● Exercise:
Output exactly those lines of the data that lie between the line containing "2021/02/11(木) 15:49:18.95" and the final line, both ends counted.

(Saved entries)
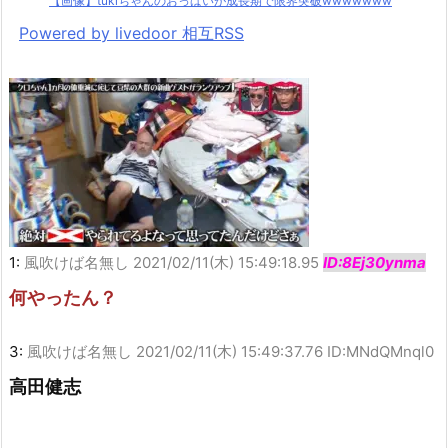
【画像】tukiちゃんのおっぱいが成長期で限界突破wwwwwww
Powered by livedoor 相互RSS
1:
風吹けば名無し
2021/02/11(木) 15:49:18.95
ID:8Ej30ynma
何やったん？
3:
風吹けば名無し
2021/02/11(木) 15:49:37.76 ID:MNdQMnql0
高田健志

● Task solution:
2021/02/11(木) 15:49:18.95
ID:8Ej30ynma
何やったん？
3:
風吹けば名無し
2021/02/11(木) 15:49:37.76 ID:MNdQMnql0
高田健志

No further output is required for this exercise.